The Sturt Stony Desert covers 40,000 square kilometres of land in South Australia and Queensland between the Simpson and Strzelecki deserts.
Sturt Stony Desert is part of the Channel Country bioregion. The climate of the bioregion is arid with very dry, hot summers and short, dry winters. Median annual rainfall (1890–2005) average over the bioregion is 168 mm.
Wangkumara and Yandruwandha
Flora and fauna
The gently undulating gibber plains of the Sturt Stony Desert support sparse shrublands of bladder saltbush (Atriplex vesicaria) and barley Mitchell grass (Astrebla pectinata). Modest rainfall triggers the germination of many short-lived plant species on the gibber plains. The scattered long red sand dunes are covered by sandhill cane-grass (Zygochloa paradoxa) and sandhill wattle (Acacia ligulata). Drainage depressions and swamps support swamp cane-grass (Eragrostis australasica) and lignum (Muehlenbeckia florulenta). Coolabah (Eucalyptus coolabah), river red gum Eucalyptus camaldulensis) and river cooba (Acacia stenophylla) fringe major drainage lines.
Kowari (Dasyuroides byrnei) are known only from the Sturt Stony Desert. A species of burrowing frog, the knife-footed frog (Cyclorana cultripes) is found within the gibber and gilgai areas of the desert.
Threatened and endemic species found within Sturt Stony desert include:
- Pickard’s wattle (Acacia pickardii)
- Kowari (Dasyuroides byrnei)
- Fawn hopping-mouse (Notomys cervinus)
- Ashy Downs skink (Ctenotus astarte)
- Plains wanderer (Pedionomus torquatus)
The Sturt Stony Desert may also provide habitat for Australian bustard (Aredeotis australis) and grey falcon (Falco hypoleucos).
Introduced predators such as red foxes and feral cats have been a primary cause of the extinction of small- to medium-sized mammals across Australia’s arid inland. Along with wild dogs, they continue to pose significant threats to mammals, reptiles and ground-dwelling birds across all of Australia’s desert ecosystems.
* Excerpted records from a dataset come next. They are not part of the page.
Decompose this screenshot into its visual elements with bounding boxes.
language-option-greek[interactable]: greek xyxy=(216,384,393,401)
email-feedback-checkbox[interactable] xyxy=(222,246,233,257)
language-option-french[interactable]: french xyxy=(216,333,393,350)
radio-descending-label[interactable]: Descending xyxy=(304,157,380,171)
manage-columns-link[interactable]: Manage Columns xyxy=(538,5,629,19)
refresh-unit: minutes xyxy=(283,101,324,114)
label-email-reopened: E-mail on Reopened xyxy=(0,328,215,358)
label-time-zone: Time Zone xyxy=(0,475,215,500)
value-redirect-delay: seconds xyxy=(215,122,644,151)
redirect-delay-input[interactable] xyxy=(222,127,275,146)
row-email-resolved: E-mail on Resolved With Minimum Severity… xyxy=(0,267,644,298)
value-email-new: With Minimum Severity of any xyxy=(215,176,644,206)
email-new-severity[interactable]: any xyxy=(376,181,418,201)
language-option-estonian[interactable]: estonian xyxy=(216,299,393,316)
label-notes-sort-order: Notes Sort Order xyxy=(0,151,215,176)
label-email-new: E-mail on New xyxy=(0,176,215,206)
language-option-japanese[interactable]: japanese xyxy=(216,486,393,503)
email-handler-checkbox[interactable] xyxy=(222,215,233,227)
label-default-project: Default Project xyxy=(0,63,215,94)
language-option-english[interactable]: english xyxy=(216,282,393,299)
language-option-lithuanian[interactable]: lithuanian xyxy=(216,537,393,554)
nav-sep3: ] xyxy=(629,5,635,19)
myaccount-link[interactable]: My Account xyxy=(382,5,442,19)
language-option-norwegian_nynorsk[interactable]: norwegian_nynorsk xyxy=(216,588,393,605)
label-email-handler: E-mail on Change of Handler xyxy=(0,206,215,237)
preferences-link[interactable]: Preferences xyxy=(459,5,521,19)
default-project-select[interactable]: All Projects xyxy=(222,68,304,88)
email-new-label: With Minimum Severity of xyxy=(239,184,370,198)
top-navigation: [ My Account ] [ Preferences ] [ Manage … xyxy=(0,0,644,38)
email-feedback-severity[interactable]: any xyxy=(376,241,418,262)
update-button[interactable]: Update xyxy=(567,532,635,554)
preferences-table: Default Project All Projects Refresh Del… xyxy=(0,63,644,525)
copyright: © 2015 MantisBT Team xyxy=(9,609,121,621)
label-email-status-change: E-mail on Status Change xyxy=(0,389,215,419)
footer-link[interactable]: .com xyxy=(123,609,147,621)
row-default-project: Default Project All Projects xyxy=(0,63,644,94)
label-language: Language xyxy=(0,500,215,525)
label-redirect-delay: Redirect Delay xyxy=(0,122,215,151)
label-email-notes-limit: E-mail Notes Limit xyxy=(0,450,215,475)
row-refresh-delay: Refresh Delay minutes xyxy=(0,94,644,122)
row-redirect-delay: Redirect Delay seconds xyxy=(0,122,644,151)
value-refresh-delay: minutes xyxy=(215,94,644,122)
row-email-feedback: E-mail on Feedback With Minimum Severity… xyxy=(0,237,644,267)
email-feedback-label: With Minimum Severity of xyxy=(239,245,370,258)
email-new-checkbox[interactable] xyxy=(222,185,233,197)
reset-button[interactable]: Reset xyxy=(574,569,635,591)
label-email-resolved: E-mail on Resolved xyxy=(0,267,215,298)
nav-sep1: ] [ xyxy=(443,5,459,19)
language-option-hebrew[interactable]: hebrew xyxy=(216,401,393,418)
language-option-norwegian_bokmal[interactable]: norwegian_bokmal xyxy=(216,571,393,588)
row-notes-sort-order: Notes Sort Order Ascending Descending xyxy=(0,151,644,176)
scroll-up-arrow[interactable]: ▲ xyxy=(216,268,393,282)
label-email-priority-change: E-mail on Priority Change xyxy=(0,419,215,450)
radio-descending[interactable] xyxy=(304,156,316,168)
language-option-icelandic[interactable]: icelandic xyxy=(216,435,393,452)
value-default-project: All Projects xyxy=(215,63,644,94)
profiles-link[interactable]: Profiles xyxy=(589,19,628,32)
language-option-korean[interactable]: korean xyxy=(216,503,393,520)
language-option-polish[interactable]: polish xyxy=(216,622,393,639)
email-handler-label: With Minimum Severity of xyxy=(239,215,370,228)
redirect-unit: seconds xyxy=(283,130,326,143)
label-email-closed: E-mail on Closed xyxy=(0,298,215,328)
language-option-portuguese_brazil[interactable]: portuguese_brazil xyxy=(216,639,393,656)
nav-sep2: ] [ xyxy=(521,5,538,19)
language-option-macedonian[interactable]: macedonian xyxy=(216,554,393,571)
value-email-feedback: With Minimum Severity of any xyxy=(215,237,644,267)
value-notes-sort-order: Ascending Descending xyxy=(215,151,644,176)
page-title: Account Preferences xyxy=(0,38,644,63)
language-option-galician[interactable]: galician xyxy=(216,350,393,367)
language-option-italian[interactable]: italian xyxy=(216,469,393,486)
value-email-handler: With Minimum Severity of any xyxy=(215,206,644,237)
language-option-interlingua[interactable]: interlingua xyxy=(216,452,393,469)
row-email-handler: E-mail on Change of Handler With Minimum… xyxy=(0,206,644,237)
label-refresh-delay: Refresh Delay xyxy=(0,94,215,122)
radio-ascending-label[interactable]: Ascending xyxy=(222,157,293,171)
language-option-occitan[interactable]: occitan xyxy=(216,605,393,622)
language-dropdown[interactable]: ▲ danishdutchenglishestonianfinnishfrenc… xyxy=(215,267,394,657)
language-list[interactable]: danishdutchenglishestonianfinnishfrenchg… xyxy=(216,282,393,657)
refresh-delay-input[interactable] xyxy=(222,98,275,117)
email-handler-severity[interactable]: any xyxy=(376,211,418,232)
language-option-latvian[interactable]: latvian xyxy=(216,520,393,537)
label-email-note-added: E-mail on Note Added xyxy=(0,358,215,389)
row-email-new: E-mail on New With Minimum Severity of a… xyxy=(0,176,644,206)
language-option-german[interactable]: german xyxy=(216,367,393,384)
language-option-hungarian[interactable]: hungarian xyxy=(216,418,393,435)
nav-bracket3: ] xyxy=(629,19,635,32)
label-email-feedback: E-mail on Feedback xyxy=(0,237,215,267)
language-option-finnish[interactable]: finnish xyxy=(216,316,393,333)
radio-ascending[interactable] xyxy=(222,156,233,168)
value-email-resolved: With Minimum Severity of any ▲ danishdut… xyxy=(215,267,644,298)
Introduced herbivores such as camels, donkeys, horses and rabbits cause significant damage to desert ecosystems through overgrazing, particularly around water sources where they tend to congregate in dry times. Camels foul waterholes and have significant impacts upon fragile salt lake and freshwater ecosystems.
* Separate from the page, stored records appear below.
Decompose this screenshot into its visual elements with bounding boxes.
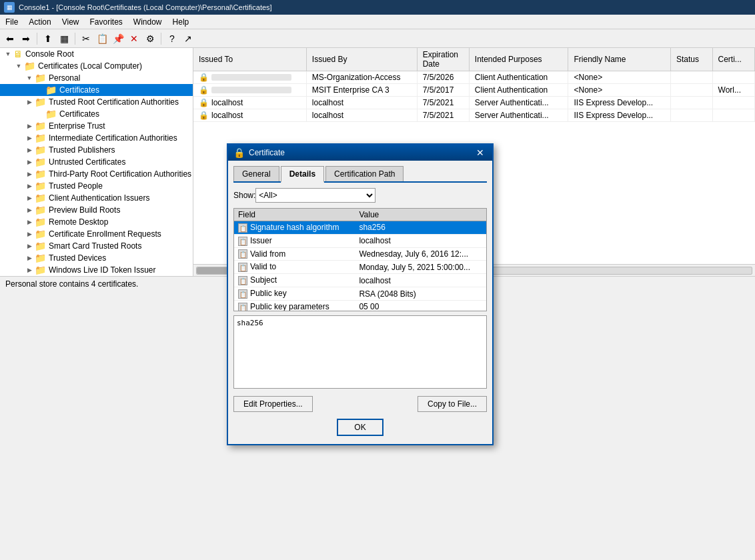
back-button[interactable]: ⬅ xyxy=(3,31,17,46)
label-third-party-root: Third-Party Root Certification Authoriti… xyxy=(49,169,191,179)
cert-cell-issued-by: localhost xyxy=(306,97,417,109)
details-table-wrapper: Field Value 📋Signature hash algorithmsha… xyxy=(233,208,487,311)
detail-row-3[interactable]: 📋Valid toMonday, July 5, 2021 5:00:00... xyxy=(234,261,486,274)
tree-personal[interactable]: 📁 Personal xyxy=(0,72,193,84)
up-button[interactable]: ⬆ xyxy=(41,31,55,46)
cert-row-0[interactable]: 🔒MS-Organization-Access7/5/2026Client Au… xyxy=(193,71,755,84)
detail-row-0[interactable]: 📋Signature hash algorithmsha256 xyxy=(234,221,486,235)
arrow-enterprise-trust xyxy=(24,123,35,129)
tree-intermediate-ca[interactable]: 📁 Intermediate Certification Authorities xyxy=(0,132,193,144)
detail-row-4[interactable]: 📋Subjectlocalhost xyxy=(234,274,486,287)
cert-cell-issued-to: 🔒localhost xyxy=(193,97,306,109)
detail-value-2: Wednesday, July 6, 2016 12:... xyxy=(355,247,486,261)
paste-button[interactable]: 📌 xyxy=(111,31,125,46)
cert-cell-status xyxy=(670,97,712,109)
forward-button[interactable]: ➡ xyxy=(19,31,33,46)
cert-cell-issued-by: MSIT Enterprise CA 3 xyxy=(306,84,417,97)
cert-cell-issued-to: 🔒 xyxy=(193,84,306,97)
arrow-intermediate-ca xyxy=(24,135,35,141)
details-field-header: Field xyxy=(234,209,355,221)
label-certificates: Certificates xyxy=(59,85,99,95)
show-row: Show: <All> Version 1 Fields Only Extens… xyxy=(233,188,487,203)
tree-client-auth-issuers[interactable]: 📁 Client Authentication Issuers xyxy=(0,192,193,204)
tree-remote-desktop[interactable]: 📁 Remote Desktop xyxy=(0,216,193,228)
col-header-expiry[interactable]: Expiration Date xyxy=(417,48,469,71)
detail-row-1[interactable]: 📋Issuerlocalhost xyxy=(234,234,486,247)
cert-row-2[interactable]: 🔒localhostlocalhost7/5/2021Server Authen… xyxy=(193,97,755,109)
properties-button[interactable]: ⚙ xyxy=(143,31,157,46)
label-client-auth-issuers: Client Authentication Issuers xyxy=(49,193,149,203)
detail-field-6: 📋Public key parameters xyxy=(234,300,355,311)
label-trusted-devices: Trusted Devices xyxy=(49,253,106,263)
label-cert-enrollment: Certificate Enrollment Requests xyxy=(49,229,161,239)
cert-cell-cert xyxy=(712,109,754,122)
arrow-cert-enrollment xyxy=(24,231,35,237)
detail-value-6: 05 00 xyxy=(355,300,486,311)
tree-third-party-root[interactable]: 📁 Third-Party Root Certification Authori… xyxy=(0,168,193,180)
cut-button[interactable]: ✂ xyxy=(79,31,93,46)
tree-preview-build-roots[interactable]: 📁 Preview Build Roots xyxy=(0,204,193,216)
arrow-personal xyxy=(24,75,35,81)
show-hide-button[interactable]: ▦ xyxy=(57,31,71,46)
detail-row-5[interactable]: 📋Public keyRSA (2048 Bits) xyxy=(234,287,486,301)
menu-favorites[interactable]: Favorites xyxy=(85,16,128,28)
tree-trusted-root-certs[interactable]: 📁 Certificates xyxy=(0,108,193,120)
cert-row-1[interactable]: 🔒MSIT Enterprise CA 37/5/2017Client Auth… xyxy=(193,84,755,97)
tree-console-root[interactable]: 🖥 Console Root xyxy=(0,48,193,60)
folder-icon-client-auth-issuers: 📁 xyxy=(35,193,46,203)
cert-cell-expiry: 7/5/2021 xyxy=(417,97,469,109)
tree-local-computer[interactable]: 📁 Certificates (Local Computer) xyxy=(0,60,193,72)
tree-trusted-people[interactable]: 📁 Trusted People xyxy=(0,180,193,192)
menu-window[interactable]: Window xyxy=(128,16,167,28)
cert-row-3[interactable]: 🔒localhostlocalhost7/5/2021Server Authen… xyxy=(193,109,755,122)
ok-button[interactable]: OK xyxy=(337,419,384,436)
copy-button[interactable]: 📋 xyxy=(95,31,109,46)
folder-icon-smart-card-roots: 📁 xyxy=(35,241,46,251)
menu-view[interactable]: View xyxy=(57,16,85,28)
detail-value-4: localhost xyxy=(355,274,486,287)
copy-to-file-button[interactable]: Copy to File... xyxy=(418,396,487,412)
tree-trusted-root[interactable]: 📁 Trusted Root Certification Authorities xyxy=(0,96,193,108)
cert-cell-issued-to: 🔒localhost xyxy=(193,109,306,122)
tree-smart-card-roots[interactable]: 📁 Smart Card Trusted Roots xyxy=(0,240,193,252)
folder-icon-cert-enrollment: 📁 xyxy=(35,229,46,239)
menu-file[interactable]: File xyxy=(0,16,23,28)
col-header-issued-by[interactable]: Issued By xyxy=(306,48,417,71)
detail-field-3: 📋Valid to xyxy=(234,261,355,274)
col-header-issued-to[interactable]: Issued To xyxy=(193,48,306,71)
tab-details[interactable]: Details xyxy=(281,166,324,183)
detail-field-0: 📋Signature hash algorithm xyxy=(234,221,355,235)
modal-titlebar: 🔒 Certificate ✕ xyxy=(228,145,492,161)
tree-certificates[interactable]: 📁 Certificates xyxy=(0,84,193,96)
menu-bar: File Action View Favorites Window Help xyxy=(0,15,755,29)
tree-panel: 🖥 Console Root 📁 Certificates (Local Com… xyxy=(0,48,193,276)
modal-close-button[interactable]: ✕ xyxy=(474,147,487,158)
col-header-status[interactable]: Status xyxy=(670,48,712,71)
col-header-friendly[interactable]: Friendly Name xyxy=(568,48,670,71)
show-select[interactable]: <All> Version 1 Fields Only Extensions O… xyxy=(255,188,375,203)
folder-icon-certificates: 📁 xyxy=(45,85,57,95)
tree-trusted-devices[interactable]: 📁 Trusted Devices xyxy=(0,252,193,264)
tree-enterprise-trust[interactable]: 📁 Enterprise Trust xyxy=(0,120,193,132)
menu-help[interactable]: Help xyxy=(167,16,195,28)
tree-cert-enrollment[interactable]: 📁 Certificate Enrollment Requests xyxy=(0,228,193,240)
col-header-cert[interactable]: Certi... xyxy=(712,48,754,71)
export-button[interactable]: ↗ xyxy=(181,31,195,46)
detail-value-5: RSA (2048 Bits) xyxy=(355,287,486,301)
status-text: Personal store contains 4 certificates. xyxy=(5,279,138,289)
menu-action[interactable]: Action xyxy=(23,16,56,28)
cert-cell-purposes: Server Authenticati... xyxy=(469,109,568,122)
tree-untrusted-certs[interactable]: 📁 Untrusted Certificates xyxy=(0,156,193,168)
detail-row-2[interactable]: 📋Valid fromWednesday, July 6, 2016 12:..… xyxy=(234,247,486,261)
tree-trusted-publishers[interactable]: 📁 Trusted Publishers xyxy=(0,144,193,156)
tab-certification-path[interactable]: Certification Path xyxy=(325,166,404,181)
help-button[interactable]: ? xyxy=(165,31,179,46)
delete-button[interactable]: ✕ xyxy=(127,31,141,46)
tab-general[interactable]: General xyxy=(233,166,279,181)
col-header-purposes[interactable]: Intended Purposes xyxy=(469,48,568,71)
edit-properties-button[interactable]: Edit Properties... xyxy=(233,396,313,412)
detail-row-6[interactable]: 📋Public key parameters05 00 xyxy=(234,300,486,311)
detail-value-textarea[interactable] xyxy=(233,315,487,389)
folder-icon-windows-live-id: 📁 xyxy=(35,265,46,275)
tree-windows-live-id[interactable]: 📁 Windows Live ID Token Issuer xyxy=(0,264,193,276)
Invasive species, in particular buffel grass (Cenchrus ciliaris) poses the greatest threat to Australia’s desert ecosystems as it can quickly come to dominate the ground layer of vegetation. It burns hotter and more quickly than the native grasses it replaces. Buffel grass invasion in combination with larger and more intense wildfires driven by climate change have the potential to devastate the biodiversity of arid ecosystems. The gibber plains of the Sturt Stony Desert are at lower risk of buffel grass invasion than other desert ecosystems but are still susceptible.